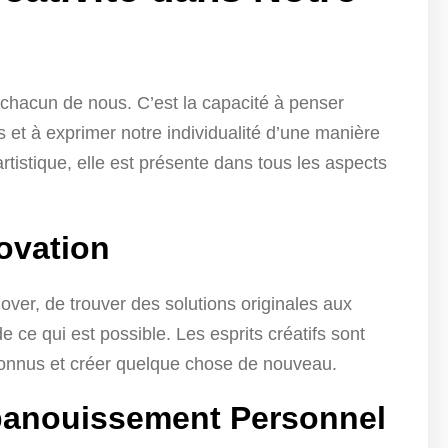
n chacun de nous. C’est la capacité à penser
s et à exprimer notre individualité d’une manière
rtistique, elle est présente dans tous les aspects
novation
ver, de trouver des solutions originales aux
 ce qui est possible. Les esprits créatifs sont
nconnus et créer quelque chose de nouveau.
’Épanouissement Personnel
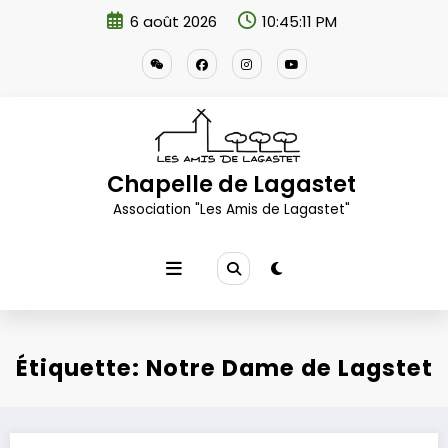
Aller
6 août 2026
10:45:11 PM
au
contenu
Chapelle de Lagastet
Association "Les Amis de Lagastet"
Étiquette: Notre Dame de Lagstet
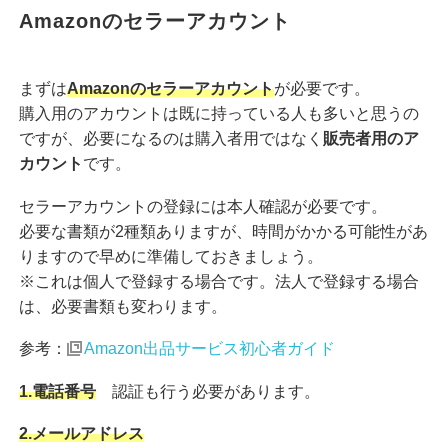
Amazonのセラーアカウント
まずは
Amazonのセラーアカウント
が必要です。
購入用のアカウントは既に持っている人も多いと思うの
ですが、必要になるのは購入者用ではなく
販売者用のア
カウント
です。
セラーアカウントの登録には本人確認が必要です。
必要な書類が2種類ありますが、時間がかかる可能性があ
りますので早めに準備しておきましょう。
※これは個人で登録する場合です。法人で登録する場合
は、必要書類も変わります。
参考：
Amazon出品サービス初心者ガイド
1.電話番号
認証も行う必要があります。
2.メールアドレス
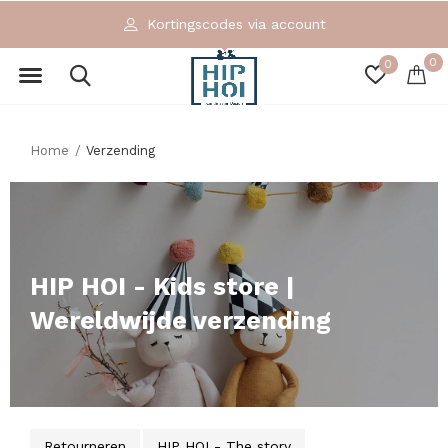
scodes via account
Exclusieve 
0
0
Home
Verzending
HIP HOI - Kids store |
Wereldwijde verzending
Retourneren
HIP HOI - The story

====================

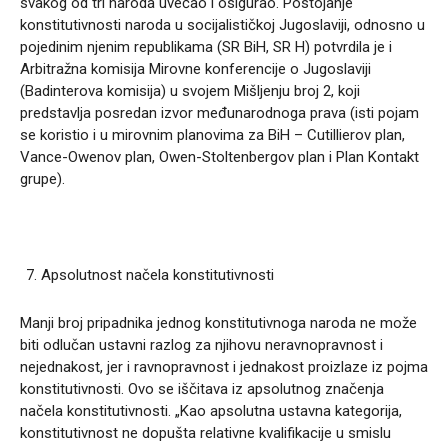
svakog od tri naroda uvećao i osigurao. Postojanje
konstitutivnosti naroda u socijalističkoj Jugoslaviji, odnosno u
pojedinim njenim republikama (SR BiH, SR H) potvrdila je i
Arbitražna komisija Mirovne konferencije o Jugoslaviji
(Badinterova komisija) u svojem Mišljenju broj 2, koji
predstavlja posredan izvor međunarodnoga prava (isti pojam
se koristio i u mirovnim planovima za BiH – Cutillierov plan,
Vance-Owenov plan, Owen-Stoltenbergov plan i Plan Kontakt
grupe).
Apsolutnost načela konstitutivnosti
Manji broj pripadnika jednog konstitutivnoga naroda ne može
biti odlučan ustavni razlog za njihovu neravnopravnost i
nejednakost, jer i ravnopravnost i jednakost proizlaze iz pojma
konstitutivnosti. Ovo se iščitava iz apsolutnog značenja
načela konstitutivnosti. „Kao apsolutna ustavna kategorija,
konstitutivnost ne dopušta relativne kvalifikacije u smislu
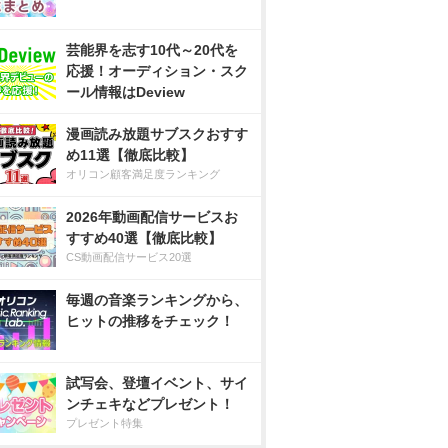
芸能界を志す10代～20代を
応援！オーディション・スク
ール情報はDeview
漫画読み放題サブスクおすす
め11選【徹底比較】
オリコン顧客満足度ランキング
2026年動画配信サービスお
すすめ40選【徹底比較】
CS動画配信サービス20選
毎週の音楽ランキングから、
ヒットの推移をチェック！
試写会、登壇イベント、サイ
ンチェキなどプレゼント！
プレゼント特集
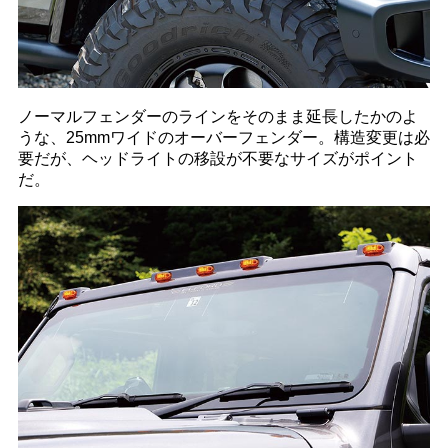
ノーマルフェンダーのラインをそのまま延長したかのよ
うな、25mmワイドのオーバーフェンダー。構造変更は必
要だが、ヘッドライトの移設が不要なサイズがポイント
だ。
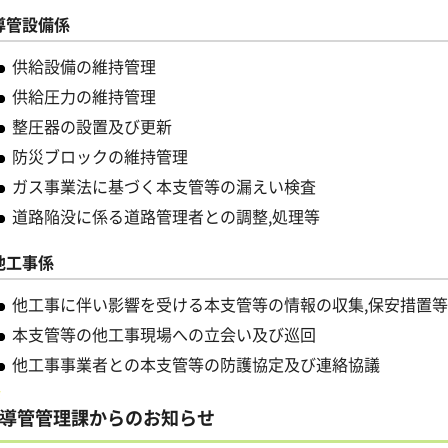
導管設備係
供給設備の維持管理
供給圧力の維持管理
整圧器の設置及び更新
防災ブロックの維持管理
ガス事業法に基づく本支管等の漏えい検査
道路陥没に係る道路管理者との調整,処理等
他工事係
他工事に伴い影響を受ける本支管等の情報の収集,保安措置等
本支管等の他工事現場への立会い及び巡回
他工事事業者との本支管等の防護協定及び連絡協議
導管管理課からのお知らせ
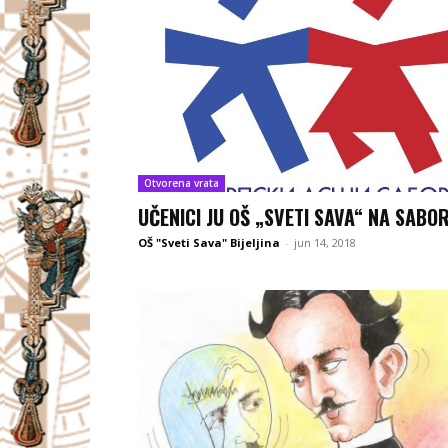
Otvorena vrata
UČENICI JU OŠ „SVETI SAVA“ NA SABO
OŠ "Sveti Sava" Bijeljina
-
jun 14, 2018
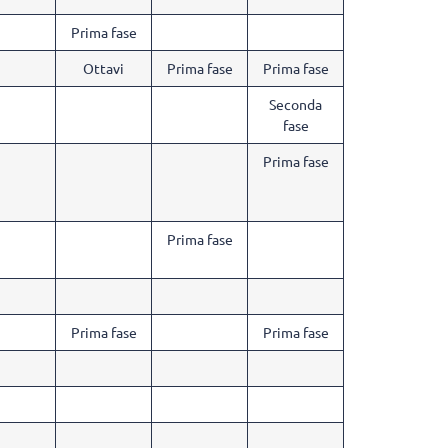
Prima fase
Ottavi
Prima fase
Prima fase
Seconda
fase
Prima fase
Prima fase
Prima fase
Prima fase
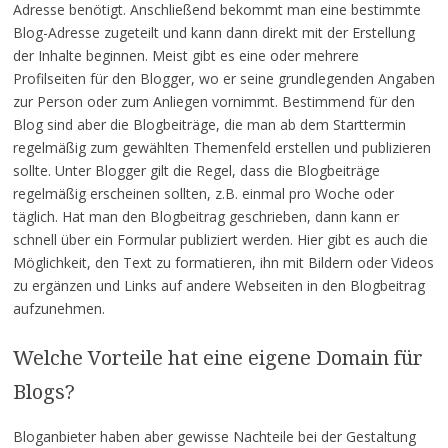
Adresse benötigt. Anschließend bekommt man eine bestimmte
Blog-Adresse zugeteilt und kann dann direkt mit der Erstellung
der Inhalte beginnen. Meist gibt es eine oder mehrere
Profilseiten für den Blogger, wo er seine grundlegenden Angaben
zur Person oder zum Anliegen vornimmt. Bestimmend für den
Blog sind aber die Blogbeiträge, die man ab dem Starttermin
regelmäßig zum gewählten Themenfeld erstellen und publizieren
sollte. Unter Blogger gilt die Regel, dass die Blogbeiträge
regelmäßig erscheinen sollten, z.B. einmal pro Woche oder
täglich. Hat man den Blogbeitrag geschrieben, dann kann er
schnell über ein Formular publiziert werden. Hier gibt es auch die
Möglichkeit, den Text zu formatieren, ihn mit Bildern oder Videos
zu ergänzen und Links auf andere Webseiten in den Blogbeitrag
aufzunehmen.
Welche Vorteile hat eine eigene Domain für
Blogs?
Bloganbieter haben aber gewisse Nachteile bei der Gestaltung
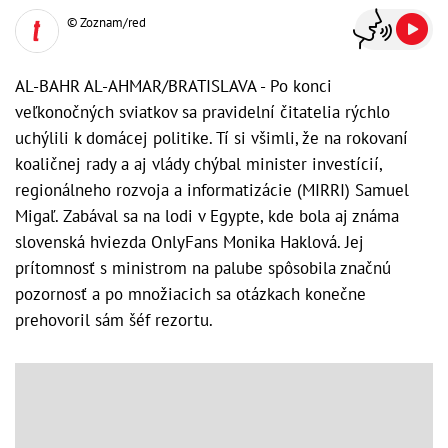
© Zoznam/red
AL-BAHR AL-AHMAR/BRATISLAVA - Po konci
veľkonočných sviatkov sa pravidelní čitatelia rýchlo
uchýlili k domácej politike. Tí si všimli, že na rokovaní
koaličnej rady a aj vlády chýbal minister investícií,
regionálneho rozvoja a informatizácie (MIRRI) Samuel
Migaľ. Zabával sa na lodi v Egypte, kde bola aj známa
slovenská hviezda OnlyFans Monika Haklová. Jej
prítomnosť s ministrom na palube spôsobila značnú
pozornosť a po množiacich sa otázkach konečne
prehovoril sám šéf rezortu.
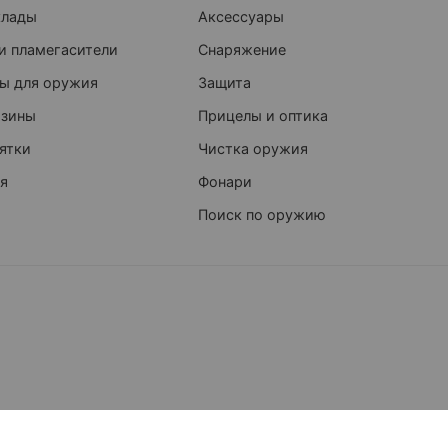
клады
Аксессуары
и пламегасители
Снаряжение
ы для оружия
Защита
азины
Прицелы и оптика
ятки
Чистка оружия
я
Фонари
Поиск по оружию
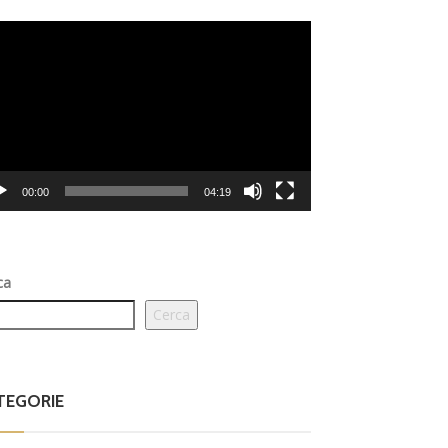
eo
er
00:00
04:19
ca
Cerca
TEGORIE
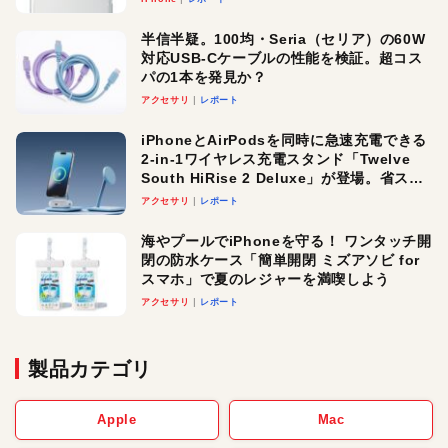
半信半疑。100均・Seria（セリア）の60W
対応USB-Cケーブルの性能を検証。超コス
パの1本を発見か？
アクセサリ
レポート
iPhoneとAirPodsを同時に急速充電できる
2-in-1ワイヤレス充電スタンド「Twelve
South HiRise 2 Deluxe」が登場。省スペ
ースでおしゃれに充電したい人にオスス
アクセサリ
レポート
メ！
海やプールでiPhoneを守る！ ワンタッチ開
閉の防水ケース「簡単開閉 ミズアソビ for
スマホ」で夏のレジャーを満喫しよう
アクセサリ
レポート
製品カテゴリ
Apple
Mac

====================

## [Task]
Each line in the material with "Lagastet" in it must be reported.

## [Result below]
Chapelle de Lagastet
Association "Les Amis de Lagastet"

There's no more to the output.